Extracted page text data
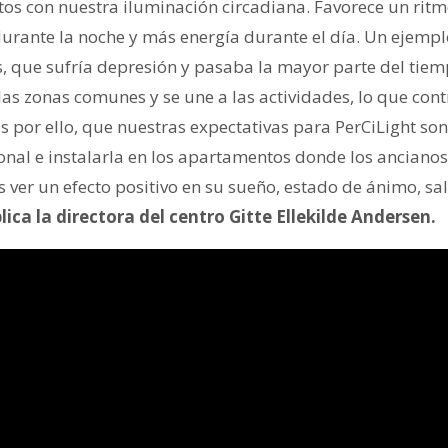
s con nuestra iluminación circadiana. Favorece un ritmo
urante la noche y más energía durante el día. Un ejempl
s, que sufría depresión y pasaba la mayor parte del tiem
las zonas comunes y se une a las actividades, lo que con
Es por ello, que nuestras expectativas para PerCiLight son 
nal e instalarla en los apartamentos donde los anciano
 ver un efecto positivo en su sueño, estado de ánimo, sa
lica la directora del centro Gitte Ellekilde Andersen.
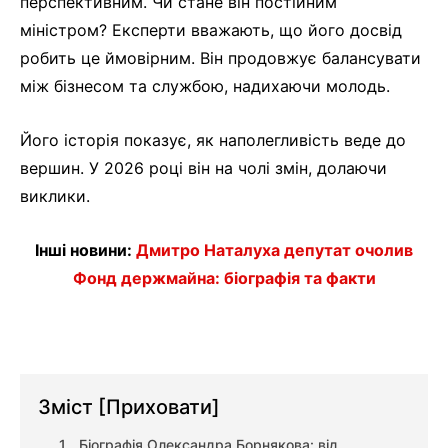
перспективним. Чи стане він постійним
міністром? Експерти вважають, що його досвід
робить це ймовірним. Він продовжує балансувати
між бізнесом та службою, надихаючи молодь.
Його історія показує, як наполегливість веде до
вершин. У 2026 році він на чолі змін, долаючи
виклики.
Інші новини:
Дмитро Наталуха депутат очолив
Фонд держмайна: біографія та факти
Зміст
[Приховати]
Біографія Олександра Борнякова: від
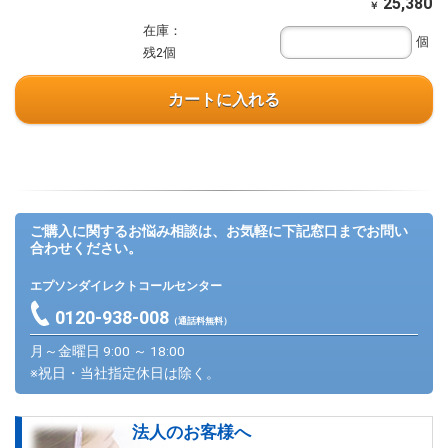
25,380
￥
在庫：
個
残2個
カートに入れる
ご購入に関するお悩み相談は、お気軽に下記窓口までお問い
合わせください。
エプソンダイレクトコールセンター
0120-938-008
（通話料無料）
月～金曜日 9:00 ～ 18:00
※祝日・当社指定休日は除く。
法人のお客様へ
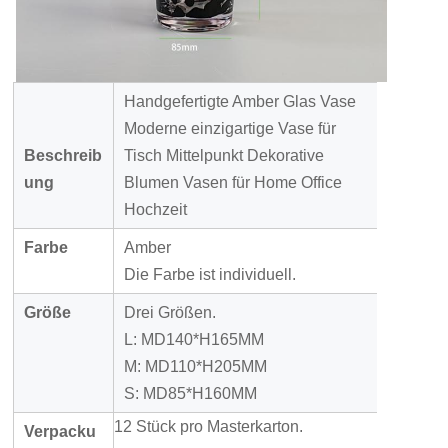
Handgefertigte Amber Glas Vase
Moderne einzigartige Vase für
Beschreib
Tisch Mittelpunkt Dekorative
ung
Blumen Vasen für Home Office
Hochzeit
Farbe
Amber
Die Farbe ist individuell.
Größe
Drei Größen.
L: MD140*H165MM
M: MD110*H205MM
S: MD85*H160MM
12 Stück pro Masterkarton.
Verpacku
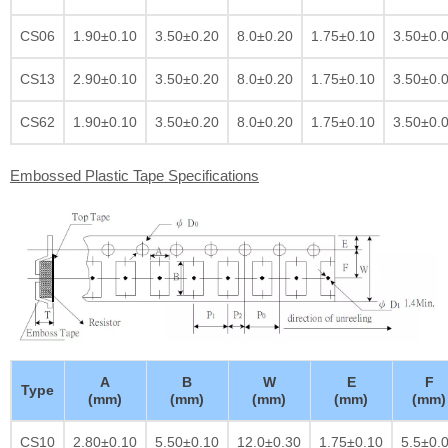
CS06
1.90±0.10
3.50±0.20
8.0±0.20
1.75±0.10
3.50±0.
CS13
2.90±0.10
3.50±0.20
8.0±0.20
1.75±0.10
3.50±0.
CS62
1.90±0.10
3.50±0.20
8.0±0.20
1.75±0.10
3.50±0.
Embossed Plastic Tape Specifications
A
B
W
E
F
Type
(mm)
(mm)
(mm)
(mm)
(mm)
CS10
2.80±0.10
5.50±0.10
12.0±0.30
1.75±0.10
5.5±0.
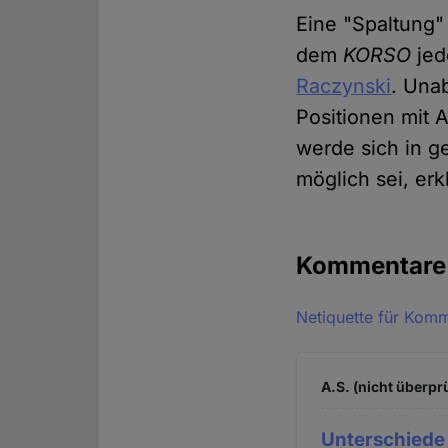
Eine "Spaltung"
dem
KORSO
jed
Raczynski
. Una
Positionen mit 
werde sich in 
möglich sei, erk
Kommentar
Netiquette für Kom
A.S. (nicht überprü
Unterschiede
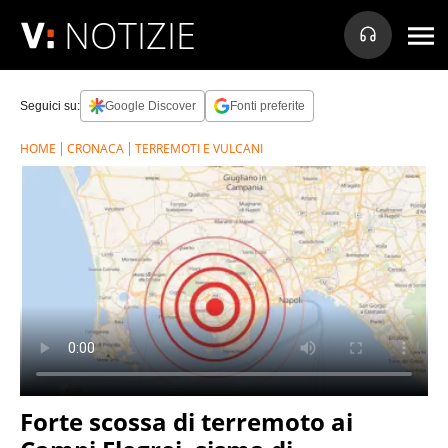
NOTIZIE
Seguici su:
Google Discover
Fonti preferite
HOME
CRONACA
TERREMOTI E VULCANI
Forte scossa di terremoto ai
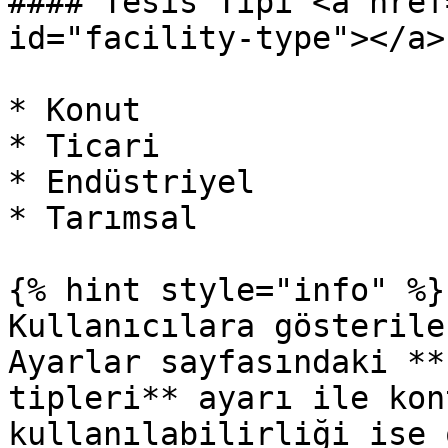
#### Tesis Tipi <a href
id="facility-type"></a>

* Konut

* Ticari

* Endüstriyel

* Tarımsal

{% hint style="info" %}

Kullanıcılara gösterile
Ayarlar sayfasındaki **
tipleri** ayarı ile kon
kullanılabilirliği ise 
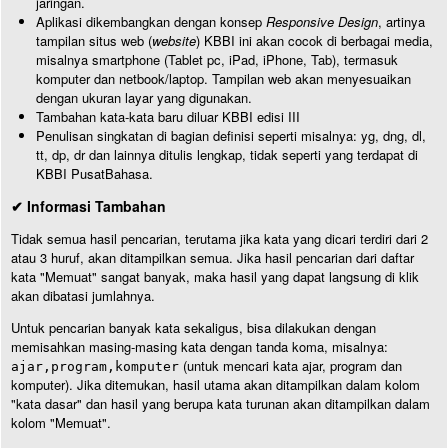
jaringan.
Aplikasi dikembangkan dengan konsep
Responsive Design
, artinya
tampilan situs web (
website
) KBBI ini akan cocok di berbagai media,
misalnya smartphone (Tablet pc, iPad, iPhone, Tab), termasuk
komputer dan netbook/laptop. Tampilan web akan menyesuaikan
dengan ukuran layar yang digunakan.
Tambahan kata-kata baru diluar KBBI edisi III
Penulisan singkatan di bagian definisi seperti misalnya: yg, dng, dl,
tt, dp, dr dan lainnya ditulis lengkap, tidak seperti yang terdapat di
KBBI PusatBahasa.
✔ Informasi Tambahan
Tidak semua hasil pencarian, terutama jika kata yang dicari terdiri dari 2
atau 3 huruf, akan ditampilkan semua. Jika hasil pencarian dari daftar
kata "Memuat" sangat banyak, maka hasil yang dapat langsung di klik
akan dibatasi jumlahnya.
Untuk pencarian banyak kata sekaligus, bisa dilakukan dengan
memisahkan masing-masing kata dengan tanda koma, misalnya:
(untuk mencari kata ajar, program dan
ajar,program,komputer
komputer). Jika ditemukan, hasil utama akan ditampilkan dalam kolom
"kata dasar" dan hasil yang berupa kata turunan akan ditampilkan dalam
kolom "Memuat".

TASK DESCRIPTION: Your answer must be the lines above from the one holding "月～金曜日 9:00 ～ 18:00" up to and including the one holding "M: MD110*H205MM", exact and with no pictures.

COMPLETED TASK:
月～金曜日 9:00 ～ 18:00
※祝日・当社指定休日は除く。
法人のお客様へ
Handgefertigte Amber Glas Vase
Moderne einzigartige Vase für
Beschreib
Tisch Mittelpunkt Dekorative
ung
Blumen Vasen für Home Office
Hochzeit
Farbe
Amber
Die Farbe ist individuell.
Größe
Drei Größen.
L: MD140*H165MM
M: MD110*H205MM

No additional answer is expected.